Se dovessimo trovare un luogo preciso da cui parte il malessere italiano, se dovessimo individuare la pentola che bolle e la polveriera di questa storia chiamata “Crisi”, il Sulcis in Sardegna sarebbe la regione protagonista. A leggere i giornali ci si confonde fra le tante vertenze: troppe aziende a Portovesme chiudono, troppi lottano per il lavoro, troppe storie di povertà si accavallano fino a non capire più chi ci sia dietro ogni singola lotta e protesta.

Quelli di cui parliamo oggi sono gli ultimi minatori della Sardegna, gli ultimi se la Carbonsulcis chiude come drammaticamente è previsto.

Ma cosa è la Carbosulcis? Come accennavo prima è una società della Regione Sardegna che gestisce l’ultima miniera di carbone rimasta in Italia, quella di Nuraxi Figus, vicino a Portoscuso. È nata nel 1976 dopo la chiusura delle miniere in seguito alla presa di coscienza che il Carbone, oro per la Sardegna, non era più conveniente da estrarre. Fu così rilevata dall’Enel e, a causa delle proteste dei lavoratori, che già vedevano nella conversione industriale che li attendeva un fallimento (come è stato), mantenuta per evitare di aggravare la situazione occupazionale del territorio. Ma nell’88 arrivano i primi aiuti pubblici per salvarla, si decide così di ridurre l’inquinamento destinando l’estrazione alla gassificazione e alla produzione di energia termoelettrica. Nel ’95 viene messa all’asta e siccome nessuno pareva interessato venne acquistata dalla Regione Sardegna che avrebbe dovuto accompagnare l’azienda verso la privatizzazione.

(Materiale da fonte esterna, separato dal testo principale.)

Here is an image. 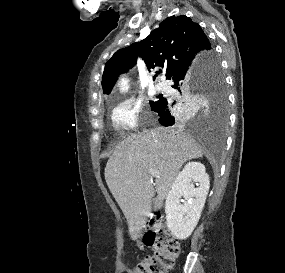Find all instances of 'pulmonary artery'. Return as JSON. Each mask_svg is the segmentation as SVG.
I'll return each mask as SVG.
<instances>
[{
    "mask_svg": "<svg viewBox=\"0 0 285 273\" xmlns=\"http://www.w3.org/2000/svg\"><path fill=\"white\" fill-rule=\"evenodd\" d=\"M168 88H169V86H168V84L165 83V82H158V83L156 84V89H157L158 91H165V90H167Z\"/></svg>",
    "mask_w": 285,
    "mask_h": 273,
    "instance_id": "obj_1",
    "label": "pulmonary artery"
}]
</instances>
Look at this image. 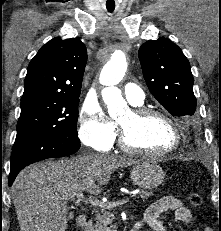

Il 26 agosto 2012 alle ore 22:30, una trentina di minatori si asserraglia a 373 metri di profondità. La rabbia esplode quando non arriva una risposta in merito ai finanziamenti per rilanciare la miniera attraverso la produzione di energia pulita da carbone attraverso la cattura di Co2 dal terreno.

Se questi investimenti, si tratta di 200 milioni di euro, saltassero per i 463 lavoratori e le famiglie sarebbe un duro colpo. Si sa che in tempi di crisi abbandonare una produzione al suo destino significa farla fallire nella competizione economica e sancirne la morte. Ma la morte di una attività significa la fame per chi ci vive. A poca distanza i lavoratori Alcoa sperano nell’incontro decisivo il 31 agosto fra il ministro De Vincenti e Glencore, anche se non sarà facile convincere qualcuno a investire in un impianto in perdita da anni nonostante gli sconti energetici.